Reprints: Alan A.Z. Alexander, MD, Department of Radiology, University of Virginia, 1 Hospital Drive, Charlottesville, VA 22908 (e-mail: email@example.com; e-mail: firstname.lastname@example.org).
This study presents visceral and skeletal imaging findings commonly observed in pediatric patients with type I Gaucher disease. Presented images show methods used for radiologic assessment of pediatric Gaucher patients, and imaging findings are discussed in the context of the underlying pathophysiology of the disease. Routine radiologic surveillance plays a central role in assessing Gaucher disease progression and response to treatment, but monitoring of pediatric patients presents specific challenges with regard to minimizing radiation exposure and interpreting extent of marrow involvement against the backdrop of normal growth-related changes in marrow composition. In addition to highlighting imaging findings in children with type I Gaucher disease, this manuscript discusses alternate modalities, which minimize radiation and may be just as accurate, if not better, than conventional methods exposing the child to radiation.

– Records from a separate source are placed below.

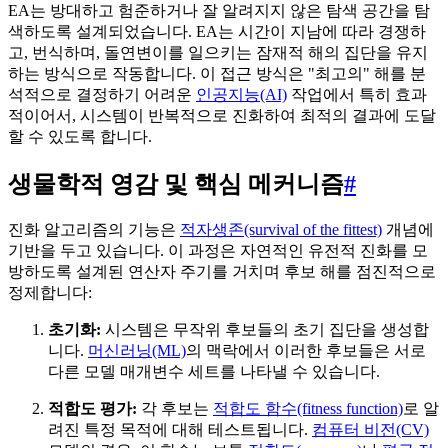
EA는 방대하고 험준하거나 잘 알려지지 않은 탐색 공간을 탐
색하도록 설계되었습니다. EA는 시간이 지남에 따라 경쟁하
고, 번식하며, 돌연변이를 일으키는 잠재적 해의 집단을 유지
하는 방식으로 작동합니다. 이 접근 방식은 "최고의" 해를 분
석적으로 결정하기 어려운
인공지능(AI)
작업에서 특히 효과
적이어서, 시스템이 반복적으로 진화하여 최적의 결과에 도달
할 수 있도록 합니다.
생물학적 영감 및 핵심 메커니즘
#
진화 알고리즘의 기능은
적자생존(survival of the fittest)
개념에
기반을 두고 있습니다. 이 과정은 자연적인 유전적 진화를 모
방하도록 설계된 연산자 주기를 거치며 후보 해를 점진적으로
정제합니다:
초기화:
시스템은 무작위 후보들의 초기 집단을 생성합
니다.
머신러닝(ML)
의 맥락에서 이러한 후보들은 서로
다른 모델 매개변수 세트를 나타낼 수 있습니다.
적합도 평가:
각 후보는
적합도 함수(fitness function)
로 알
려진 특정 목적에 대해 테스트됩니다.
컴퓨터 비전(CV)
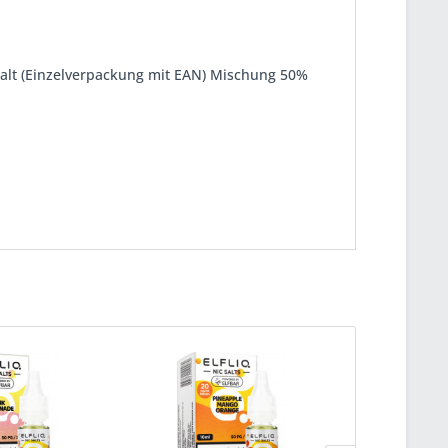
halt (Einzelverpackung mit EAN) Mischung 50%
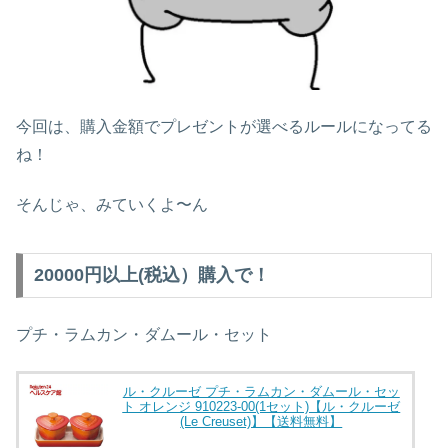
今回は、購入金額でプレゼントが選べるルールになってる
ね！
そんじゃ、みていくよ〜ん
20000円以上(税込）購入で！
プチ・ラムカン・ダムール・セット
ル・クルーゼ プチ・ラムカン・ダムール・セッ
ト オレンジ 910223-00(1セット)【ル・クルーゼ
(Le Creuset)】【送料無料】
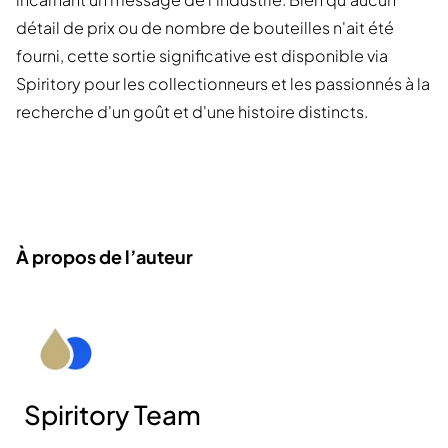
détail de prix ou de nombre de bouteilles n'ait été
fourni, cette sortie significative est disponible via
Spiritory pour les collectionneurs et les passionnés à la
recherche d'un goût et d'une histoire distincts.
À propos de l’auteur
Spiritory Team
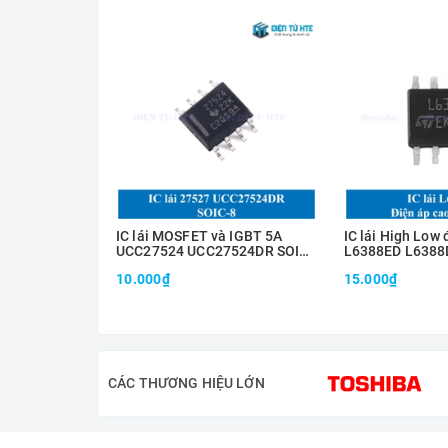
IC lái MOSFET và IGBT 5A
IC lái High Low
UCC27524 UCC27524DR SOIC-
L6388ED L6388
8
SOIC-8
10.000₫
15.000₫
CÁC THƯƠNG HIỆU LỚN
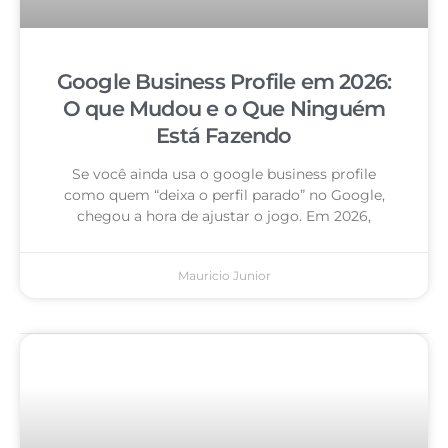
Google Business Profile em 2026:
O que Mudou e o Que Ninguém
Está Fazendo
Se você ainda usa o google business profile
como quem “deixa o perfil parado” no Google,
chegou a hora de ajustar o jogo. Em 2026,
Mauricio Junior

Keywords: gaucher disease; marrow; hepatosplenomegaly; imaging; enzyme replacement therapy
Table of contents
Gaucher disease is an inherited autosomal recessive metabolic disorder resulting from mutations in the gene encoding [beta]-glucocerebrosidase, an enzyme in the glycosphingolipid degradation pathway.1 Glucocerebrosidase deficiency leads to massive accumulation of the insoluble lipid glucocerebroside in lysosomes of cells of monocyte/macrophage lineage, principally macrophages. Engorgement with glucocerebroside alters macrophage morphology producing the so-called “Gaucher cells” that are a hallmark of the disease (Fig. 1). Gaucher cells may occur anywhere where macrophages are found, but they are particularly abundant in tissues of the reticuloendothelial system.
Symptoms and management
Gaucher disease is a rare disorder, but is the most commonly occurring lysosomal storage disease.1 Gaucher disease has been divided into 2 major clinical subtypes based on whether the nervous system is affected. The non-neuronopathic form, designated as type 1, accounts for 90% of all cases.2 The extremely rare neuronopathic variants have been subdivided into acute (type 2) and subacute (type 3) forms. Type 2 manifests in early infancy and is characterized by rapidly progressive nervous system and brain degeneration with patients seldom surviving past 2 years of age.3 Type 3 has a more protracted course with neurological signs appearing in late infancy or childhood. Inidividuals reaching adolescence may survive into their third or forth decade.1,3
Non-neurological manifestations of Gaucher disease are due to progressive infiltration of organs by Gaucher cells. Anemia, thrombocytopenia, and hepatosplenomegaly arise in all 3 forms of the disease. Patients with type 1 disease commonly develop skeletal complications due to bone marrow infiltration. Macrophage activation concomitant with lipid deposition can cause chronic, low-grade inflammation or acute flare-ups with severe bone pain.4 Children with type 1 Gaucher disease are frequently growth restricted and experience delayed puberty.4,5
Treatment for type 1 disease is enzyme replacement therapy (ERT) using macrophage-targeted recombinant human glucoceribrosidase (Cerezyme, Genzyme Corporation, Cambridge, MA).6 Treatment goals include alleviating symptoms, reducing hepatosplenomegaly, stabilizing or reversing skeletal disease, and for children, restoring normal growth rates.2,6 Most type 1 patients have near normal life spans, particularly if ERT is started early.1
A misconception about type 1 is that it is an “adult” form of Gaucher disease; 66% of type 1 patients are diagnosed before the age of 20 years.6 Childhood onset of type 1 disease generally predicts a more rapid, severe course.6,7 Noting an underappreciation of the prevalence and severity of pediatric type 1 disease, the International Collaborative Gaucher Group has called for increased focus on recognizing and assessing non-neuronopathic Gaucher disease in children.7
Although imaging is not generally used for diagnosis, radiology at initial presentation is useful in assessing initial severity and extent of disease in the skeleton. Furthermore, it plays an important role in monitoring disease progression and response to ERT. Careful monitoring of skeletal disease is essential for preventing irreversible complications and crippling disability.8 The following is a review of visceral and skeletal imaging findings typically encountered in children with type 1 Gaucher disease.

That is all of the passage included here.